[ENTRIES SUPPLIED]

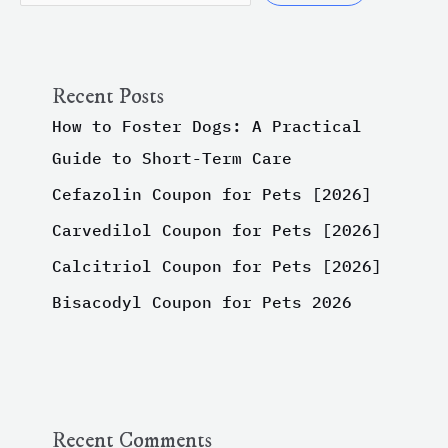
Recent Posts
How to Foster Dogs: A Practical
Guide to Short-Term Care
Cefazolin Coupon for Pets [2026]
Carvedilol Coupon for Pets [2026]
Calcitriol Coupon for Pets [2026]
Bisacodyl Coupon for Pets 2026
Recent Comments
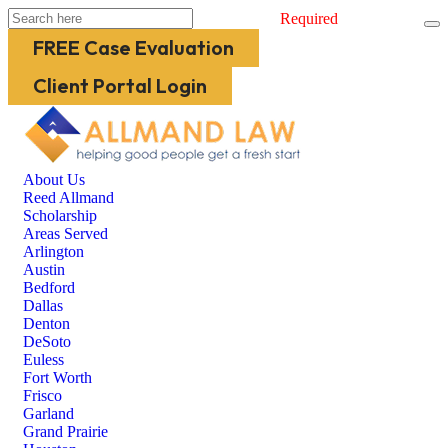
Required
FREE Case Evaluation
Client Portal Login
About Us
Reed Allmand
Scholarship
Areas Served
Arlington
Austin
Bedford
Dallas
Denton
DeSoto
Euless
Fort Worth
Frisco
Garland
Grand Prairie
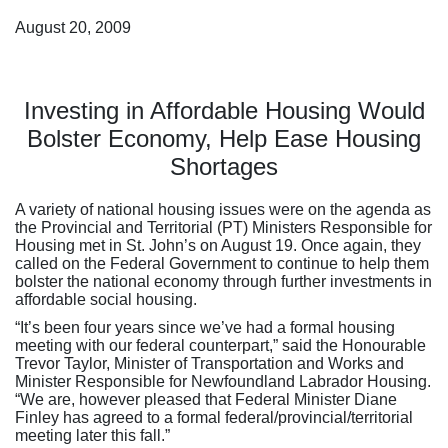
August 20, 2009
Investing in Affordable Housing Would
Bolster Economy, Help Ease Housing
Shortages
A variety of national housing issues were on the agenda as
the Provincial and Territorial (PT) Ministers Responsible for
Housing met in St. John’s on August 19. Once again, they
called on the Federal Government to continue to help them
bolster the national economy through further investments in
affordable social housing.
“It’s been four years since we’ve had a formal housing
meeting with our federal counterpart,” said the Honourable
Trevor Taylor, Minister of Transportation and Works and
Minister Responsible for Newfoundland Labrador Housing.
“We are, however pleased that Federal Minister Diane
Finley has agreed to a formal federal/provincial/territorial
meeting later this fall.”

[/ENTRIES SUPPLIED]

> TASK DETAILS
Please, from the material above, copy only the lines from the line with "Investing in Affordable Housing Would" up to and including the line with "meeting with our", exactly as written.

> EXERCISE ANSWER
Investing in Affordable Housing Would
Bolster Economy, Help Ease Housing
Shortages
A variety of national housing issues were on the agenda as
the Provincial and Territorial (PT) Ministers Responsible for
Housing met in St. John’s on August 19. Once again, they
called on the Federal Government to continue to help them
bolster the national economy through further investments in
affordable social housing.
“It’s been four years since we’ve had a formal housing
meeting with our federal counterpart,” said the Honourable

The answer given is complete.